From the listing below, output only the lines starting at the line that has "NTTジャパンラグビー リーグワン2022 ディ" and ending at the line that has "光瀬竜／著 -- 早川書房", exactly as they appear, ends included.

* **Data for this task**
======
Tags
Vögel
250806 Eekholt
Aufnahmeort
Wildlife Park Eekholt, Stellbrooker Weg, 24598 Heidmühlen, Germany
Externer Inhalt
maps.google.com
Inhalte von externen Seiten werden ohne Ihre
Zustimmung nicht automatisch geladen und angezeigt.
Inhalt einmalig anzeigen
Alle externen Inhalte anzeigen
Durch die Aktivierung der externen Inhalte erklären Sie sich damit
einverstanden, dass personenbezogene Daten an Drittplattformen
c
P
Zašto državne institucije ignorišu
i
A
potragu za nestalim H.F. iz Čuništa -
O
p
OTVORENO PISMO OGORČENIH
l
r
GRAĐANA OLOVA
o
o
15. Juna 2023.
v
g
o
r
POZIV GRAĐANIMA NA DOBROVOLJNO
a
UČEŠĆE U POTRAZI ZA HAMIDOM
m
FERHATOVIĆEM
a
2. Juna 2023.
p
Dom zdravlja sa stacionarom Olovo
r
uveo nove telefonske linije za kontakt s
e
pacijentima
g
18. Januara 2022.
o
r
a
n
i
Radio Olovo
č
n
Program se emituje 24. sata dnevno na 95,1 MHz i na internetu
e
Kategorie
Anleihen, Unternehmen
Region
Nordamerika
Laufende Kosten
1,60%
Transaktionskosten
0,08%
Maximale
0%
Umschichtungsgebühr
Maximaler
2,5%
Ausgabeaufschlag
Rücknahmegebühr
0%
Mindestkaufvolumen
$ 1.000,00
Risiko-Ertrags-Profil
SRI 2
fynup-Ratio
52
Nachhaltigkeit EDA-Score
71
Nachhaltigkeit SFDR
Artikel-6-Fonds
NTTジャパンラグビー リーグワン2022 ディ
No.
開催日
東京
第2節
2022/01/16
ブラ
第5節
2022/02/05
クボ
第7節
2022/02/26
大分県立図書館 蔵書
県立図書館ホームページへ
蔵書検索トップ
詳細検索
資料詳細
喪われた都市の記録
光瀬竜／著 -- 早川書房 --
======
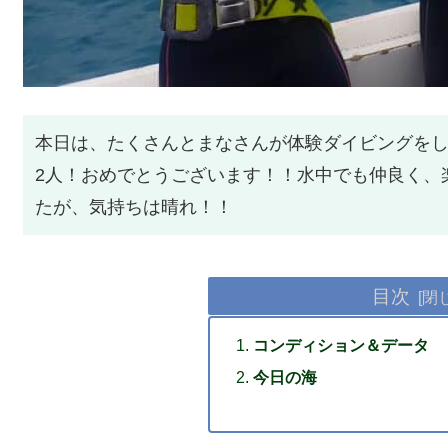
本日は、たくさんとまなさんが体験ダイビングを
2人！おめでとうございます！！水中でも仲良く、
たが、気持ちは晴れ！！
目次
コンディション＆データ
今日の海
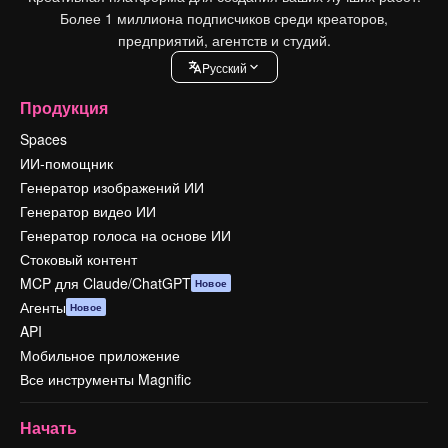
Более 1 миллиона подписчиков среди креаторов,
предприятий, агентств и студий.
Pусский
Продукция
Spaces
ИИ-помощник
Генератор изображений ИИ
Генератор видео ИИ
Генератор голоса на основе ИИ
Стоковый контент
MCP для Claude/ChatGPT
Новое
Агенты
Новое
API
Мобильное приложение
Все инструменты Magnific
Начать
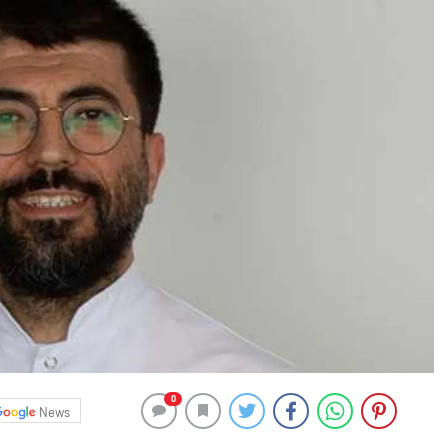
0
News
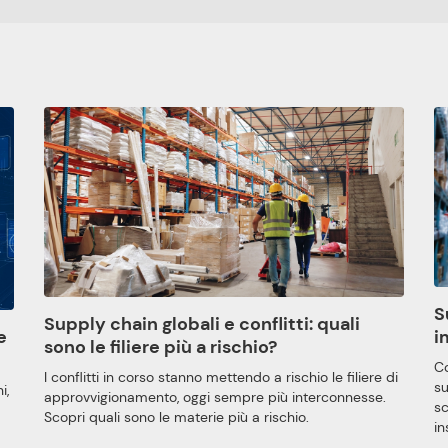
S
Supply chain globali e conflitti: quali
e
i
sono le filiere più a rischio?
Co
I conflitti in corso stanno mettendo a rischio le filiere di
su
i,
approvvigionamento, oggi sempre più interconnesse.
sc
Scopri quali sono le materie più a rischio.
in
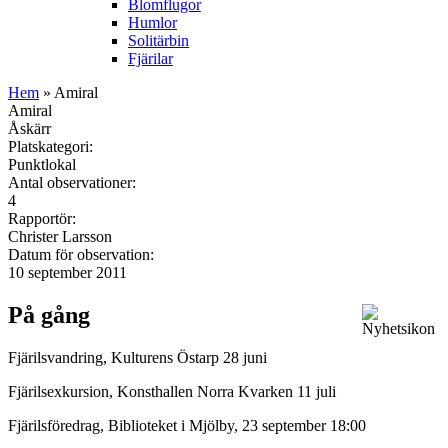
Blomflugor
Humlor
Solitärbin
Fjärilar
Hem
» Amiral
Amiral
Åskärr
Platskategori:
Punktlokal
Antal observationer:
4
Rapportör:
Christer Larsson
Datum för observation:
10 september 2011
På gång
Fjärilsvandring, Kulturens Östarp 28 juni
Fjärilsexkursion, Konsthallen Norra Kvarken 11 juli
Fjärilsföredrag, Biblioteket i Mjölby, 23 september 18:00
======
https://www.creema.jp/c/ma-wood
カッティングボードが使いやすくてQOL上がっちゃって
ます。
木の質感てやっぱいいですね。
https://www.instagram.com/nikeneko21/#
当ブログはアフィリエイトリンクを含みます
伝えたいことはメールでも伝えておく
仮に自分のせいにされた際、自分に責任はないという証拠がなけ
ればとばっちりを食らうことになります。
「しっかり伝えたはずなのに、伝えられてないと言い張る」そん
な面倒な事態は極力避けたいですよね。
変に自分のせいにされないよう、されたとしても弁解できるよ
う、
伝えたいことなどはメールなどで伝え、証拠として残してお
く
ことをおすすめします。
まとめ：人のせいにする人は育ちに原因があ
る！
======
* **Problem solution**
NTTジャパンラグビー リーグワン2022 ディ
No.
開催日
東京
第2節
2022/01/16
ブラ
第5節
2022/02/05
クボ
第7節
2022/02/26
大分県立図書館 蔵書
県立図書館ホームページへ
蔵書検索トップ
詳細検索
資料詳細
喪われた都市の記録
光瀬竜／著 -- 早川書房 --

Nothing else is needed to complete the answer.